Przed nami przedmonsunowy sezon wspinaczkowy w Himalajach. Być może dwa szczyty doczekają się w tym roku nowych dróg.
Ueli Steck i David Gottler wybierają się na Shisha Pangmę. Wydaje się, że to przede wszystkim na nich zwrócone będą oczy wszystkich, którzy śledzą zmagania z ośmiotysięcznikami. Celem dwójki jest wytyczenie nowej drogi na południowej ścianie góry. Steck wypatrzył ją w 2011 roku, kiedy ustanowił rekord szybkości wejścia na szczyt Shishy z bazy.

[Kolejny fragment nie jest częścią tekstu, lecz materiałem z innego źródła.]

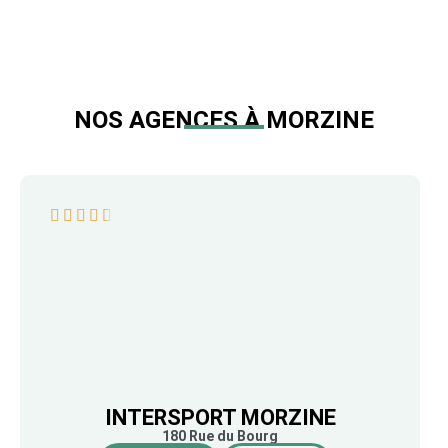
NOS AGENCES À MORZINE
INTERSPORT MORZINE
180 Rue du Bourg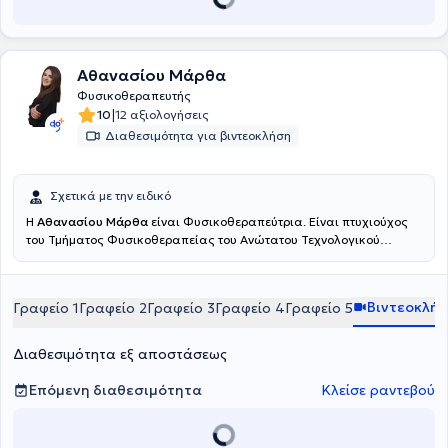
Αθανασίου Μάρθα
Φυσικοθεραπευτής
|
10
12 αξιολογήσεις
Διαθεσιμότητα για βιντεοκλήση
Σχετικά με την ειδικό
Η
Αθανασίου Μάρθα
είναι Φυσικοθεραπεύτρια. Είναι πτυχιούχος
του Τμήματος Φυσικοθεραπείας του Ανώτατου Τεχνολογικού
Εκπαιδευτικού Ιδρύματος Πατρών και πραγματοποίησε την
πρακτική της άσκηση στο Γενικό Νοσοκομείο Αττικής ΚΑΤ. Είναι
εξειδικευμένη στην άσκηση, έχοντας πιστοποιηθεί ως Pilates
Βιντεοκλή
Γραφείο 1
Γραφείο 2
Γραφείο 3
Γραφείο 4
Γραφείο 5
Instructor (AF Studies - PMA), στο Clinical Pilates (ΚΕΔΙΒΙΜ
Epimorfosis - ΕΟΠΠΕΠ) και ως Personal Trainer (HNFC - NASM).
Επιπλέον, είναι κάτοχος διπλώματος στον Βιοϊατρικό Βελονισμό
Διαθεσιμότητα εξ αποστάσεως
από το Πανεπιστήμιο Δυτικής Αττικής και έχει εκπαιδευτεί στο
Manual Therapy από σχολή πιστοποιημένη από τη Διεθνή
Επόμενη διαθεσιμότητα
Κλείσε ραντεβού
Ομοσπονδία Μυοσκελετικής Φυσικοθεραπείας (IFOMPT),
εμβαθύνοντας στην αξιολόγηση και διαχείριση μυοσκελετικών
προβλημάτων. Αυτή την περίοδο είναι μεταπτυχιακή φοιτήτρια στην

Szwajcar potrzebował na to wówczas 10,5 godziny. Trzeba przyznać, że planowana przez nich linie wspaniale się prezentuje. Steck i Gottler wyjadą do Nepalu pod koniec marca.

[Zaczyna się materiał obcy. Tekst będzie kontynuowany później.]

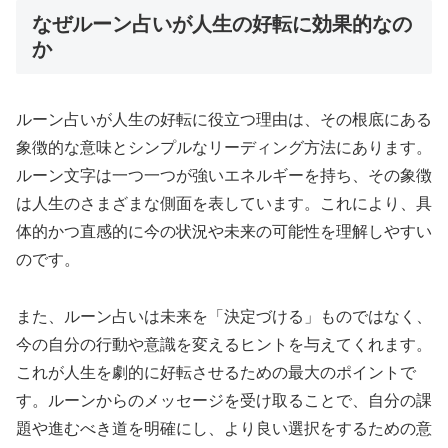
なぜルーン占いが人生の好転に効果的なの
か
ルーン占いが人生の好転に役立つ理由は、その根底にある
象徴的な意味とシンプルなリーディング方法にあります。
ルーン文字は一つ一つが強いエネルギーを持ち、その象徴
は人生のさまざまな側面を表しています。これにより、具
体的かつ直感的に今の状況や未来の可能性を理解しやすい
のです。
また、ルーン占いは未来を「決定づける」ものではなく、
今の自分の行動や意識を変えるヒントを与えてくれます。
これが人生を劇的に好転させるための最大のポイントで
す。ルーンからのメッセージを受け取ることで、自分の課
題や進むべき道を明確にし、より良い選択をするための意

Linia planowanej przez Stecka i Gottlera drogi; źródło: altitudepakistan.blogspot.com
Chrapkę na nową linię na Manaslu mają natomiast Słowacy Peter Hamor i Michal Gabriš oraz Rumun Horia Colibasanu. Horia zastanawiał się także nad wyjazdem na Everest, ale ostatecznie zdecydował się jednak na dołączenie do swojego długoletniego partnera, Petera. Wspinacze zaaklimatyzują się najprawdopodobniej na drodze normalnej, a potem ruszą na grań północną – drogę, której nie udało im się dokończyć w zeszłym roku.